On Sat, 5 Jan 2002, Davide Libenzi wrote:

> In even _high_realistic_ workloads on these servers the scheduler
> impact is never more than 5-15% and by simply splitting the queue/lock
> you get a 30 up to 60 time fold ( see picture ), that makes the
> scheduler impact to go down to 0.2-0.3%. Why do you need to
> overoptimize for a 0.2% ?

the chat simulator simulates Lotus workload pretty well. There are lots of
other workloads that create similar situations. Davide, i honestly think
that you are sticking your head into the sand if you say that many
processes on the runqueue do not happen or do not matter. I used to say
exactly what you say now, and i've seen enough bad scheduling behavior to
have started this O(1) project.

> > In fact it's the cr3 switch (movl %0, %%cr3) that accounts for about 30%
> > of the context switch cost. On x86. On other architectures it's often
> > much, much cheaper.
>
> TLB flushes are expensive everywhere, [...]

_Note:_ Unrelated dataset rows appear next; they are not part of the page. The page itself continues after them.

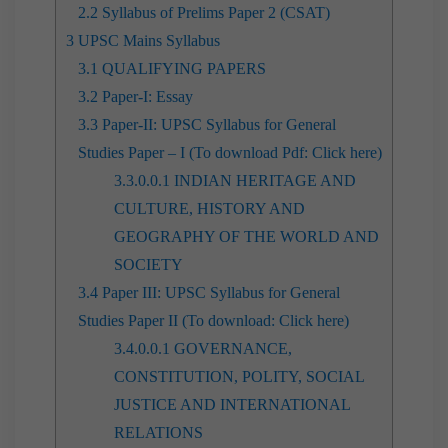
2.2
Syllabus of Prelims Paper 2 (CSAT)
3
UPSC Mains Syllabus
3.1
QUALIFYING PAPERS
3.2
Paper-I: Essay
3.3
Paper-II: UPSC Syllabus for General
Studies Paper – I (To download Pdf: Click here)
3.3.0.0.1
INDIAN HERITAGE AND
CULTURE, HISTORY AND
GEOGRAPHY OF THE WORLD AND
SOCIETY
3.4
Paper III: UPSC Syllabus for General
Studies Paper II (To download: Click here)
3.4.0.0.1
GOVERNANCE,
CONSTITUTION, POLITY, SOCIAL
JUSTICE AND INTERNATIONAL
RELATIONS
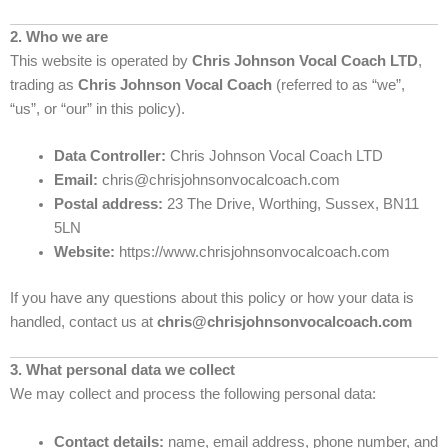
2. Who we are
This website is operated by
Chris Johnson Vocal Coach LTD
,
trading as
Chris Johnson Vocal Coach
(referred to as “we”,
“us”, or “our” in this policy).
Data Controller:
Chris Johnson Vocal Coach LTD
Email:
chris@chrisjohnsonvocalcoach.com
Postal address:
23 The Drive, Worthing, Sussex, BN11
5LN
Website:
https://www.chrisjohnsonvocalcoach.com
If you have any questions about this policy or how your data is
handled, contact us at
chris@chrisjohnsonvocalcoach.com
3. What personal data we collect
We may collect and process the following personal data:
Contact details:
name, email address, phone number, and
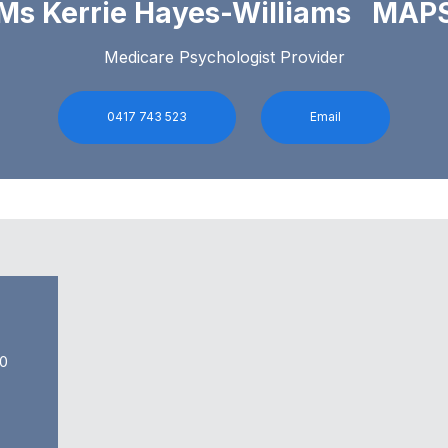
Ms Kerrie Hayes-Williams MAP
Medicare Psychologist Provider
0417 743 523
Email
0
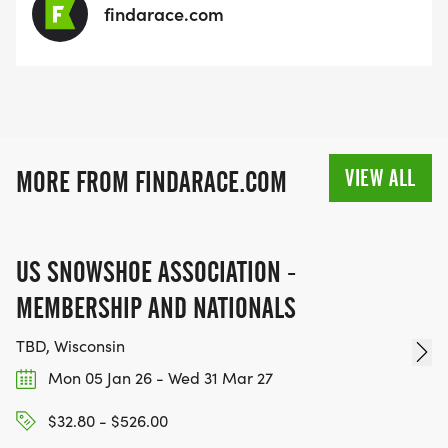
findarace.com
VIEW ALL
MORE FROM FINDARACE.COM
US SNOWSHOE ASSOCIATION -
MEMBERSHIP AND NATIONALS
TBD, Wisconsin
Mon 05 Jan 26 - Wed 31 Mar 27
$32.80 - $526.00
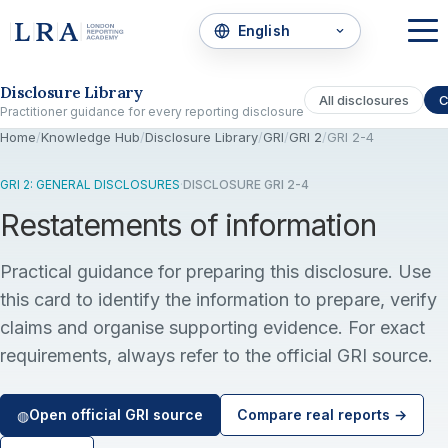
Skip to the disclosure focus
Disclosure Library
All disclosures
C
Practitioner guidance for every reporting disclosure
Home
/
Knowledge Hub
/
Disclosure Library
/
GRI
/
GRI 2
/
GRI 2-4
GRI 2: GENERAL DISCLOSURES
·
DISCLOSURE GRI 2-4
Restatements of information
Practical guidance for preparing this disclosure. Use
this card to identify the information to prepare, verify
claims and organise supporting evidence. For exact
requirements, always refer to the official GRI source.
Open official GRI source
Compare real reports →
◍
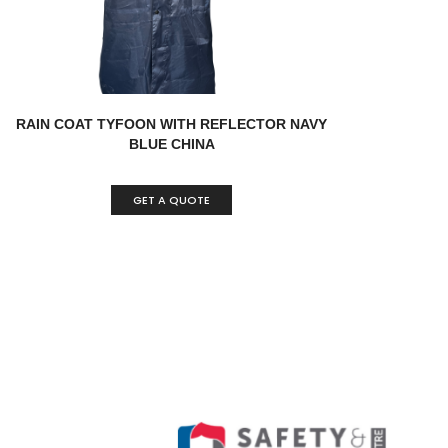
RAIN COAT TYFOON WITH REFLECTOR NAVY
BLUE CHINA
GET A QUOTE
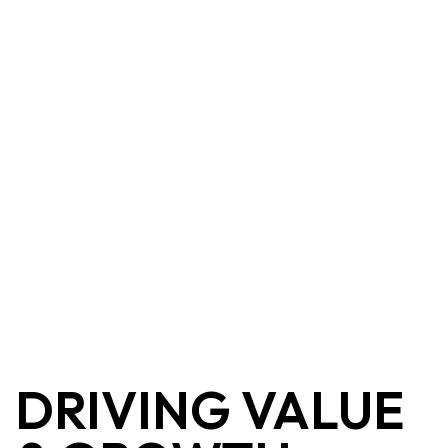
DRIVING VALUE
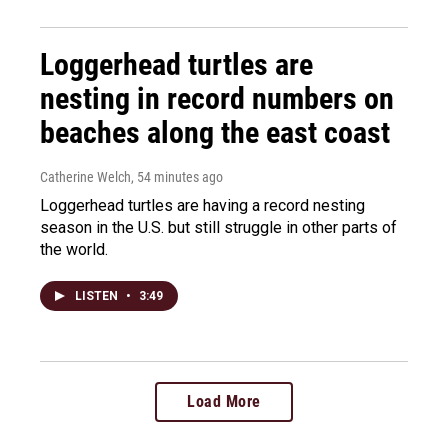
Loggerhead turtles are
nesting in record numbers on
beaches along the east coast
Catherine Welch
, 54 minutes ago
Loggerhead turtles are having a record nesting
season in the U.S. but still struggle in other parts of
the world.
LISTEN
•
3:49
Load More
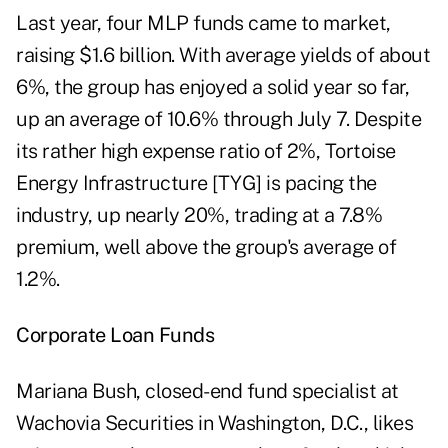
Last year, four MLP funds came to market,
raising $1.6 billion. With average yields of about
6%, the group has enjoyed a solid year so far,
up an average of 10.6% through July 7. Despite
its rather high expense ratio of 2%, Tortoise
Energy Infrastructure [TYG] is pacing the
industry, up nearly 20%, trading at a 7.8%
premium, well above the group's average of
1.2%.
Corporate Loan Funds
Mariana Bush, closed-end fund specialist at
Wachovia Securities in Washington, D.C., likes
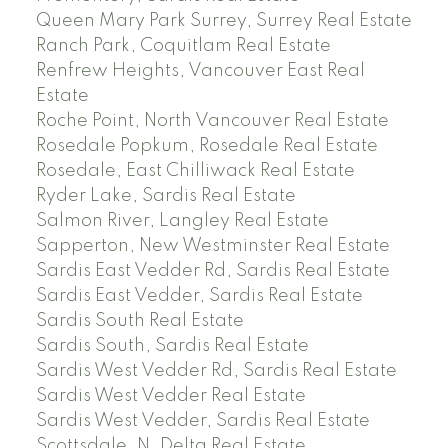
Queen Mary Park Surrey, Surrey Real Estate
Ranch Park, Coquitlam Real Estate
Renfrew Heights, Vancouver East Real
Estate
Roche Point, North Vancouver Real Estate
Rosedale Popkum, Rosedale Real Estate
Rosedale, East Chilliwack Real Estate
Ryder Lake, Sardis Real Estate
Salmon River, Langley Real Estate
Sapperton, New Westminster Real Estate
Sardis East Vedder Rd, Sardis Real Estate
Sardis East Vedder, Sardis Real Estate
Sardis South Real Estate
Sardis South, Sardis Real Estate
Sardis West Vedder Rd, Sardis Real Estate
Sardis West Vedder Real Estate
Sardis West Vedder, Sardis Real Estate
Scottsdale, N. Delta Real Estate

you dont know what you are talking about. Most modern CPUs dont need a TLB
flush on context switch, they have tagged caches. And yes, some day we
might even see x86-compatible CPUs that have sane internals.

> and you know exactly this and if you used a cycle counter to analyze
> the scheduler instead of silly benchmarks you would probably know more
> about what inside a context switch does matter.

How do you explain this then:

2.5.2-pre9 vanilla:

 [mingo@a l]$ while true; do ./lat_ctx -s 0 2 2>&1 | grep ^2; done
 2 1.64
 2 1.62

2.5.2-pre9 -B1 O(1) scheduler patch:

 [mingo@a l]$ while true; do ./lat_ctx -s 0 2 2>&1 | grep ^2; done
 2 1.57
 2 1.55

ie. UP, 2-task context switch times became slightly faster. By your
argument it should be significantly slower or worse.

with 10 CPU-intensive tasks running the background, 2.5.2-pre9 + B1 O(1)
patch:

 [root@a l]# nice -n -100 ./lat_ctx -s 0 2
 2 1.57

(ie. the very same context-switch performance - not unexpected from an
O(1) scheduler). While the vanilla scheduler:

 [root@a l]# nice -n -100 ./lat_ctx -s 0 2
 2 2.20

ie. 33% slower already. With 50 background tasks, it's:

 [root@a l]# nice -n -100 ./lat_ctx -s 0 2
 2 17.49

ie. it's more than 10 times slower already. And the O(1) still goes steady
1.57 microseconds.

this is called an exponential breakdown in system characteristics.

If you say that i do not care about and count every cycle spent in the
scheduler then you do not know me.

> Ingo your RT code sucks [.. 10 more lines of patch-bashing snipped ..]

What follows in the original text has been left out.